[KFAS 51st Overseas Graduate Scholarship Program - Unpacking Academia] AI and the Research Ecosystem - How Artificial Intelligence is Reshaping Research Design, Knowledge Production, and the Future of Academia
Abstract
Artificial Intelligence (AI) has moved from a decades-long research arc into a period where capability that once took decades now arrives in months — from Deep Learning (DL) and the Transformer to Large Language Models (LLMs) and, most recently, goal-pursuing “agentic” systems backed by unprecedented capital and compute. This talk opens by mapping that trajectory and the agentic stack now reshaping how knowledge work is done, then turns to its real subject – what this acceleration means for researchers. Rather than asking the familiar binary — will AI replace researchers, or merely assist them? — I argue that the question itself flattens a high-dimensional shift onto a single axis, and offer a more useful frame – cognitive catalysis.

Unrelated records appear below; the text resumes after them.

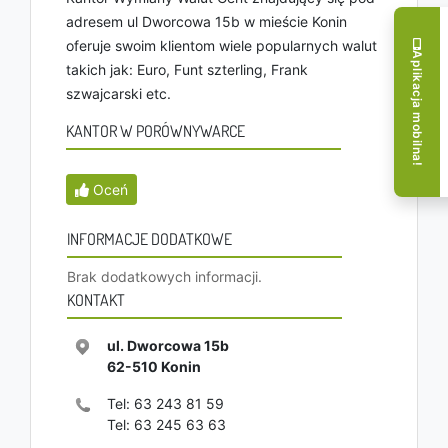
adresem ul Dworcowa 15b w mieście Konin
oferuje swoim klientom wiele popularnych walut
Aplikacja mobilna!
takich jak: Euro, Funt szterling, Frank
szwajcarski etc.
KANTOR W PORÓWNYWARCE
Oceń
INFORMACJE DODATKOWE
Brak dodatkowych informacji.
KONTAKT
ul. Dworcowa 15b
62-510
Konin
Tel:
63 243 81 59
Tel:
63 245 63 63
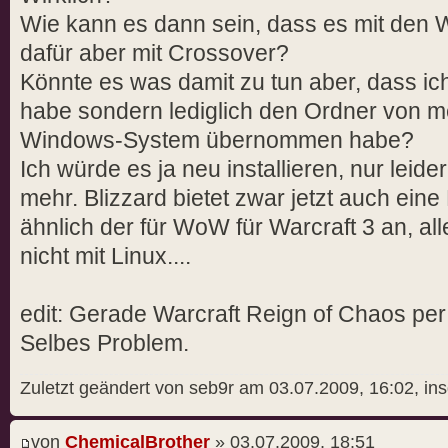
Wie kann es dann sein, dass es mit den W
dafür aber mit Crossover?
Könnte es was damit zu tun aber, dass ich 
habe sondern lediglich den Ordner von 
Windows-System übernommen habe?
Ich würde es ja neu installieren, nur leide
mehr. Blizzard bietet zwar jetzt auch ein
ähnlich der für WoW für Warcraft 3 an, all
nicht mit Linux....
edit: Gerade Warcraft Reign of Chaos per 
Selbes Problem.
Zuletzt geändert von seb9r am 03.07.2009, 16:02, in
von
ChemicalBrother
» 03.07.2009, 18:51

Under this view, AI now touches every stage of inquiry — hypothesis, design, data, analysis, and writing — not as a system that produces answers for humans to rubber-stamp, but as a catalyst that accelerates the passage from knowing to understanding while leaving the desire to understand irreducibly human. The talk examines how this reshapes research design, data analysis, and knowledge production, and confronts the risks the same power introduces – black-box results, p-hacking at scale, and a flood of plausible-but-unverified output. It gives particular attention to research ethics after generative AI — authorship and accountability, the collision of the reproducibility crisis with hard-to-trace results, and emerging responses such as AI-use disclosure and data-lineage tracking — pressing the distinction between work a researcher genuinely understood and text they merely generated.
The closing movement contrasts academia and industry as two games driven by the same catalyst but opposite incentives — novelty, peer recognition, and open inquiry versus deployment, product, and speed-to-market — and warns of a danger they share – optimizing the metric instead of the knowledge. Drawing on the “conference analogy” — why brilliant people still cross the world to convene when every paper is already online — it argues that AI can catalyze individual cognition at a speed no gathering can match, yet cannot reproduce the network effect of many expert minds in one room. The talk ends on an exquisite irony for a room full of future scholars – the more powerful the catalyst becomes, the more indispensable genuine human expertise, curiosity, and judgment become — because understanding cannot be automated, only catalyzed, and the answer is not found but created.